Transhuman Selfishness as Governing Principle

Biopolitical Times
Zoltan Istvan Poster

Transhumanist participation in electoral politics often seems like a complete farce, worthy of nothing but laughter. Sometimes, however, the transhumanist vision seems more like a dire warning of disasters ahead if we do not, as a society, change our course.

Zoltan Istvan was the founder of the U.S. Transhumanist Party, and still owns the trademark, though his own most recent run for President was as a Republican. The Transhumanist Party in 2020 nominated Johannon Ben Zion, apparently to avoid running a candidate associated with Jeffrey Epstein, who in between molesting minors generously funded Humanity+. They then rejected him when he filmed himself eating “lab-grown human meat,” cultured from his own skin. (Shades of Soylent Green!) He was replaced by Charlie Kam, the very model of a singularitarian, as he once sang. Kam gathered 53 votes from 24 states as a write-in candidate.

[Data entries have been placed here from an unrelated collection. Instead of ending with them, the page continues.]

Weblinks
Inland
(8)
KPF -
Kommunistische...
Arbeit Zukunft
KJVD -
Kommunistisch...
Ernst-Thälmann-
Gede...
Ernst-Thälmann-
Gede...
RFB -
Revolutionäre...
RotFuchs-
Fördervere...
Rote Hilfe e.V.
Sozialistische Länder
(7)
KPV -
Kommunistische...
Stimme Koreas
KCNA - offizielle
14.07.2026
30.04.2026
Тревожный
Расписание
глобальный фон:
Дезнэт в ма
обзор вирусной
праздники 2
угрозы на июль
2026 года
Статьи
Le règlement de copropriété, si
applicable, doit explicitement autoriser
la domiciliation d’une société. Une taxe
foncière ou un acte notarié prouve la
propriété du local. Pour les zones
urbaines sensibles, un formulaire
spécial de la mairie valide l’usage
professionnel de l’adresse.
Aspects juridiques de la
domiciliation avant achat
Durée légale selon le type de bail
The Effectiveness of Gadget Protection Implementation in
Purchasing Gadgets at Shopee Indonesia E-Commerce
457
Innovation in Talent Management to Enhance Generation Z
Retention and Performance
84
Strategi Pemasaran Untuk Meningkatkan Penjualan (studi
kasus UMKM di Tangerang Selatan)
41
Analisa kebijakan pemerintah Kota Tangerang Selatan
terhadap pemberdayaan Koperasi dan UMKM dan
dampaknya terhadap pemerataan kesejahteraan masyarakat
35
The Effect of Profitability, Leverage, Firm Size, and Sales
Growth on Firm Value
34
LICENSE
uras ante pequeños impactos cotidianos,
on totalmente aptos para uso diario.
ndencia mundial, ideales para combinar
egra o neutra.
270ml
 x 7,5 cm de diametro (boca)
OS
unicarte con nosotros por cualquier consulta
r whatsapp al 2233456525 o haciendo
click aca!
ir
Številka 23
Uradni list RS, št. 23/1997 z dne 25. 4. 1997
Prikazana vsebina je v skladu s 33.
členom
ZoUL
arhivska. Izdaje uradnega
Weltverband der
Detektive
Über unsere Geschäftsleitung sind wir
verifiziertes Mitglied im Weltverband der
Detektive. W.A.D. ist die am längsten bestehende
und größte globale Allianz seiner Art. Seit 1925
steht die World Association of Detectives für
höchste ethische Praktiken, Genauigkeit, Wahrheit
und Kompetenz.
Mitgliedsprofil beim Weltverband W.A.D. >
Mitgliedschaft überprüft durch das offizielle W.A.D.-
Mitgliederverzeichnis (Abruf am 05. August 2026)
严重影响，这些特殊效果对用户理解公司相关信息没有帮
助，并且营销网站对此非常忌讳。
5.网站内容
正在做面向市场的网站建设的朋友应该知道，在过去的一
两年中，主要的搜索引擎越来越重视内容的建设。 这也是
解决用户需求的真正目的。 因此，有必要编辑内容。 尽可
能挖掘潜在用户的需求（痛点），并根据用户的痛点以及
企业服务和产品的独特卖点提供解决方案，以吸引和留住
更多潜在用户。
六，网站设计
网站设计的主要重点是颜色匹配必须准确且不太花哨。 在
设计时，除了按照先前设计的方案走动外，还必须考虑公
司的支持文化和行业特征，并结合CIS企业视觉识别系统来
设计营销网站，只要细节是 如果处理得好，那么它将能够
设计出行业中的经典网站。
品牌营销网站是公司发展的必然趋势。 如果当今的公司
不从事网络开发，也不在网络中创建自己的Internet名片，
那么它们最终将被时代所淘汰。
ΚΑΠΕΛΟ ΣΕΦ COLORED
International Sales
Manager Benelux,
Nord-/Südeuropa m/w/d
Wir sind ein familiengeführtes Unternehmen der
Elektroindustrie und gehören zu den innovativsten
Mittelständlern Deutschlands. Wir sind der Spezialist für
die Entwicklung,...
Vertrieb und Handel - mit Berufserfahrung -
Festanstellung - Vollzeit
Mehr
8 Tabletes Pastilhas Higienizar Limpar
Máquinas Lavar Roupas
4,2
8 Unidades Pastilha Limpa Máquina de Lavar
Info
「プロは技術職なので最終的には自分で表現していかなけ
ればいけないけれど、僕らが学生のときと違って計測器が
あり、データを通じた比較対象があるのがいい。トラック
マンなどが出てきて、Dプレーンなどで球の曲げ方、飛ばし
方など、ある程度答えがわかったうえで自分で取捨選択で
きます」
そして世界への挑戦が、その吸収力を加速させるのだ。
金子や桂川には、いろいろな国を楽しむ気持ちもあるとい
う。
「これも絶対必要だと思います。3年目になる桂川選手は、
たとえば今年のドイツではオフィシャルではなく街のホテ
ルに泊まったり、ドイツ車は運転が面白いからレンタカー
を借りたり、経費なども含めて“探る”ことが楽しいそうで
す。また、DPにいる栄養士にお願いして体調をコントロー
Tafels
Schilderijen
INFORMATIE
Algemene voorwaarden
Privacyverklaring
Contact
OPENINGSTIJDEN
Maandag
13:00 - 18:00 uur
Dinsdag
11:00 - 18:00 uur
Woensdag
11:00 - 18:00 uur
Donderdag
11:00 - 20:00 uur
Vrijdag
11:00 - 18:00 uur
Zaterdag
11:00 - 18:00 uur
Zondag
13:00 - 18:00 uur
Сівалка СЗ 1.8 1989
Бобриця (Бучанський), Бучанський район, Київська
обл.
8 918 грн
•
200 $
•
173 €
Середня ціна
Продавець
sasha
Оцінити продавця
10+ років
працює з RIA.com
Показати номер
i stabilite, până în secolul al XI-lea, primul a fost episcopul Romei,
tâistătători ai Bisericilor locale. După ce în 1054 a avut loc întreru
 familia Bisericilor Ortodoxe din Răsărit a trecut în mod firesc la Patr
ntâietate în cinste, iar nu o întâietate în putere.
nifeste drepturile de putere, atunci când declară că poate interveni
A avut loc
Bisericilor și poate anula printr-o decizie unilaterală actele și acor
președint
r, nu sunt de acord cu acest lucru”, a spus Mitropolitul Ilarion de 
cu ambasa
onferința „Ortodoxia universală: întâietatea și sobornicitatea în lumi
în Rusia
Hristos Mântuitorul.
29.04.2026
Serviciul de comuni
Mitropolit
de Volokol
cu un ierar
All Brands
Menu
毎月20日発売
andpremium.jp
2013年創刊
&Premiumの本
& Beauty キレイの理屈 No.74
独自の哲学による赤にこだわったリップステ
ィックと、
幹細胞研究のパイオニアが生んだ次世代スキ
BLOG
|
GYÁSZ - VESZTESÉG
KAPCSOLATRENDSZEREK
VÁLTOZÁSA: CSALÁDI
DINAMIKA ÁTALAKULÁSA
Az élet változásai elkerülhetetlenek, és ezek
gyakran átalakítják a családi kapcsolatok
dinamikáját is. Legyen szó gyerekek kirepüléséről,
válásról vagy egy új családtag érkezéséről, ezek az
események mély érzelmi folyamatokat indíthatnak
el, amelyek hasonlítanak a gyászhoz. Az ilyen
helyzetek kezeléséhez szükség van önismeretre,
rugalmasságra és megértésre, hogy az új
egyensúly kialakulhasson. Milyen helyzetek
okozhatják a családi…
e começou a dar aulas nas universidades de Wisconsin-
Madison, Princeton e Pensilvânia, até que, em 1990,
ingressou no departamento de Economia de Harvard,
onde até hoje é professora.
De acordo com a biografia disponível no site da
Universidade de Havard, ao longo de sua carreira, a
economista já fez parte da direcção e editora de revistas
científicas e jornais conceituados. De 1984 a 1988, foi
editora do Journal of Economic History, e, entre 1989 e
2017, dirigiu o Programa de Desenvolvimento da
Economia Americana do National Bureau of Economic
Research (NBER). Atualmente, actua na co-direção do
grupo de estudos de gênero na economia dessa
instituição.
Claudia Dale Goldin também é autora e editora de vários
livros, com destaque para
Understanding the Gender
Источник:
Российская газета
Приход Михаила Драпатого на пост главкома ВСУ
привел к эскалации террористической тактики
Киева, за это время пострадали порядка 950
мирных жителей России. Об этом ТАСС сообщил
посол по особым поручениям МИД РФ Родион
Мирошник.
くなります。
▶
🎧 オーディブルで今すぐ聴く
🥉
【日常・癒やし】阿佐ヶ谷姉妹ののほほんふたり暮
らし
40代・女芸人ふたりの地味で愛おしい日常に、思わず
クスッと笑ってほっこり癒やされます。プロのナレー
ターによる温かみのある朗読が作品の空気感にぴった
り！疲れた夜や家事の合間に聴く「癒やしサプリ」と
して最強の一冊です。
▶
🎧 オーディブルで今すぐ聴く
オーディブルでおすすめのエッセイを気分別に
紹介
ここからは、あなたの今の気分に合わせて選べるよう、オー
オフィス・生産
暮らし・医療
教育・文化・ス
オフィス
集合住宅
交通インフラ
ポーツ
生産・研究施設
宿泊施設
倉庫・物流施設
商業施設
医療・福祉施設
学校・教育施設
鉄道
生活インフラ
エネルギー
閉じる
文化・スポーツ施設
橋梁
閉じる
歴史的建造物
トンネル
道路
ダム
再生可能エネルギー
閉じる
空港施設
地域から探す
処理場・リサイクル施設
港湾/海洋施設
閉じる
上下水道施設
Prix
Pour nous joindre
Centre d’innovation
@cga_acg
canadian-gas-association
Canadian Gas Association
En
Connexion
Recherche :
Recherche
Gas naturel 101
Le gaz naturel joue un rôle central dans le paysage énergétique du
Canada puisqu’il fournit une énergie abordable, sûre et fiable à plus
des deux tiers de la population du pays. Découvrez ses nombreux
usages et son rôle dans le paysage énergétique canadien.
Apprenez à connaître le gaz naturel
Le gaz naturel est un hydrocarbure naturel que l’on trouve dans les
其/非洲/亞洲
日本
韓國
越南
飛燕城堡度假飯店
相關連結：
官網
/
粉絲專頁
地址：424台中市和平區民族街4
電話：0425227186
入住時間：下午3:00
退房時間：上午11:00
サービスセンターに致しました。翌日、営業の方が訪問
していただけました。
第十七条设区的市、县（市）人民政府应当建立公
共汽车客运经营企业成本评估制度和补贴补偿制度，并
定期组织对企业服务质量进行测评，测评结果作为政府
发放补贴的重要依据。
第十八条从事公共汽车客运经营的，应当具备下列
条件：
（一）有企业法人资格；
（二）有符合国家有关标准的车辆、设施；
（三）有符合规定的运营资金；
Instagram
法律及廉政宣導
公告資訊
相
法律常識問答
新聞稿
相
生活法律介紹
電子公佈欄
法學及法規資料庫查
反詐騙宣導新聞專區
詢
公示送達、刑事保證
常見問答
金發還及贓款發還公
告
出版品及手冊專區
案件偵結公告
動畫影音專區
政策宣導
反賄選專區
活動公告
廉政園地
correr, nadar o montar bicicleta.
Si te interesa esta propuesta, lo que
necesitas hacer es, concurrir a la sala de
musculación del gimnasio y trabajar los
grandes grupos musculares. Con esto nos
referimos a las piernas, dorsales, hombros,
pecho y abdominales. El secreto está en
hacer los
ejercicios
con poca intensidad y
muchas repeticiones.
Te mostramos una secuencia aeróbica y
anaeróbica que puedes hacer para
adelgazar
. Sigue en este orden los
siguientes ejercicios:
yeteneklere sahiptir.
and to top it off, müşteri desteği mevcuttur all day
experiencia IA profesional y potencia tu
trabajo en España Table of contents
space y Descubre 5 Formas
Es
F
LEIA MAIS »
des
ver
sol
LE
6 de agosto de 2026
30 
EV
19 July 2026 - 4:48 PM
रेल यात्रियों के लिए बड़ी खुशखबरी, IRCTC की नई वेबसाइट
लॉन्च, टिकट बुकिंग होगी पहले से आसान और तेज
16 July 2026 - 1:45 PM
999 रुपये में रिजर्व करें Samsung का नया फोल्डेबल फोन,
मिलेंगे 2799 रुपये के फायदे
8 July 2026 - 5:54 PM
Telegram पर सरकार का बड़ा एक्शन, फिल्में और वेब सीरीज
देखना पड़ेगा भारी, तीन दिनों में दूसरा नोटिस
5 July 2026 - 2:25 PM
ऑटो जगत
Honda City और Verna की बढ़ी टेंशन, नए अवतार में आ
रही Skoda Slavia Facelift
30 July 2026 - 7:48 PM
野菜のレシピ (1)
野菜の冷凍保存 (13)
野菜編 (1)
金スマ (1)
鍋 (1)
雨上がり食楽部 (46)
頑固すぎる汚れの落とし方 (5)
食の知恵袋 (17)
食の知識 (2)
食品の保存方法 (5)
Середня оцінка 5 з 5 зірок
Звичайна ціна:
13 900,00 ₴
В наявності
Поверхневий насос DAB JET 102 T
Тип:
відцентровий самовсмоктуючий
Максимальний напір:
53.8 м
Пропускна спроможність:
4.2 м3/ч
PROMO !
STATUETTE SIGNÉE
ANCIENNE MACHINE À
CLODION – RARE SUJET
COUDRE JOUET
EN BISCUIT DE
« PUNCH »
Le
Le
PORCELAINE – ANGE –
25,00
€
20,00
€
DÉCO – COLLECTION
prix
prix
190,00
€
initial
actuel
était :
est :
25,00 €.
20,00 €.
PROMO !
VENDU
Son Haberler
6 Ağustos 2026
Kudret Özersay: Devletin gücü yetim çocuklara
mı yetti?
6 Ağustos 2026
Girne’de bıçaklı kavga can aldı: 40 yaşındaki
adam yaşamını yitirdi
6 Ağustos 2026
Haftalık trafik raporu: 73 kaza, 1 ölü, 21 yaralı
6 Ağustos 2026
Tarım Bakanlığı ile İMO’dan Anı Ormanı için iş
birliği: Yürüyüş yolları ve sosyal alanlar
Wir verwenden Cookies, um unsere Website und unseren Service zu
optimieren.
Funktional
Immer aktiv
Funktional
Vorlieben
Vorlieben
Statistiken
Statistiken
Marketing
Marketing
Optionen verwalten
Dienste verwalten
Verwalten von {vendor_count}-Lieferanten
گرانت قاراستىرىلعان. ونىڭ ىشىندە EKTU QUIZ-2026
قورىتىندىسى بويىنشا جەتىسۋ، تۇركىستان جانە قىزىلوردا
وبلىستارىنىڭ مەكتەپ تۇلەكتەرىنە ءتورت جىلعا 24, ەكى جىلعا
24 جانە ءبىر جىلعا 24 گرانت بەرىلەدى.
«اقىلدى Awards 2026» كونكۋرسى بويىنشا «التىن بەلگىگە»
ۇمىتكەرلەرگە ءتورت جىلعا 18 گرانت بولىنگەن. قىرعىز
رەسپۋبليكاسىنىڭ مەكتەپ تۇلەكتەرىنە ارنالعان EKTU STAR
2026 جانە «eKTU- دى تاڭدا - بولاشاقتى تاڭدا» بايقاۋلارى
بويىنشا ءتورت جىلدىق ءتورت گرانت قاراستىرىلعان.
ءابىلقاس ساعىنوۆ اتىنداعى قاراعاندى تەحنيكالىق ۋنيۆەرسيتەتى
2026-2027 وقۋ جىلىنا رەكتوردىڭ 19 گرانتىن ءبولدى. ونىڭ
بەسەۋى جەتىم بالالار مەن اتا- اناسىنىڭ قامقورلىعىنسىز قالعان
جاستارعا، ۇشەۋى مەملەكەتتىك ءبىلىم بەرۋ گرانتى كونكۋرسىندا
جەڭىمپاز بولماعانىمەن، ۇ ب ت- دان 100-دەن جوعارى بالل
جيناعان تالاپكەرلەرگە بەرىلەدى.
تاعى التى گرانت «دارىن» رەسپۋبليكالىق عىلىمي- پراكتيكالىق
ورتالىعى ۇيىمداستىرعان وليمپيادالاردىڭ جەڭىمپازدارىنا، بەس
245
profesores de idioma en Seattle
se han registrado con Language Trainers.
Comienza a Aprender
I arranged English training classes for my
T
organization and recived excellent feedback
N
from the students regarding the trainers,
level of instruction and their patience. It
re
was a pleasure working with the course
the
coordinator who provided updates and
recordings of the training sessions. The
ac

Jonathan Matthews of GMWatch, who documented the ructions over the party’s 2020 Presidential candidate, alerted me to a post-election rumination by Zoltan, which he posted both on his Facebook page and his Twitter feed. Here it is, in its remarkable entirety:

I just took the NY Times “Find Your Place in the Vaccine Line” report. After entering info on my person, my age (47), & health, I’m near last on the list in the US for a Covid vaccine. Prisoners and the homeless are way (months) ahead of me. I worked hard in business for years & paid 7 figures+ in taxes to the USA. I’m disappointed in the seemingly unfair process of my being relegated to the back. I have to commit a crime & go to jail, or become obese, or smoke cigarettes, or live in the ghetto to move up in the vaccine timeline. But of course the burden of paying for the creation & distribution of the vaccine mostly falls on people like me who pay the bigger share of America’s taxes. Here’s my solution: I agree with giving the vaccine away to those in immediate need, but there should simultaneosly [sic] be an open market where the vaccine is also “for sale” to the public (maximum single dose course per buyer).

Not everyone on Twitter took this well:

I hate that someone like you, who only wishes advancement for themselves as opposed to the human race as a whole, is one of the very few better known voices for transhumanism. This tweet is disgusting and exemplifies the opinion I already had of you.

Zoltan did, however, attract some support. One tweet helpfully explained:

The Globalists are basically getting the “useless eaters” first—probably a test run for any vaccine injuries bec they won’t have $$ to sue, then eventually they get the rest of us once they deem we’re not useful anymore. It’s a way of culling the rest of whoever is left on [image of earth].

Zoltan’s idiosyncratic approach to political solutions is not a recent inspiration. When he was running for Governor of California in 2018, as a Libertarian (he finished 15th of 32, with 14,462 votes), he wrote a piece in TechCrunch that provocatively suggested that:

California could potentially cut deals with the federal government to lease its empty land and natural resources to help pay for a basic income.

Taxes are of course anathema to libertarians, and this is his way of squaring the circle. It’s genius, or at least ingenious. And about as realistic as most transhumanist fantasies.

Istvan has no chance of being elected to any important office in the foreseeable future. But his unusual mix of transhumanist and libertarian fantasies could perhaps catch on in the post-Trump era. If that happened, this clown could be a serious menace.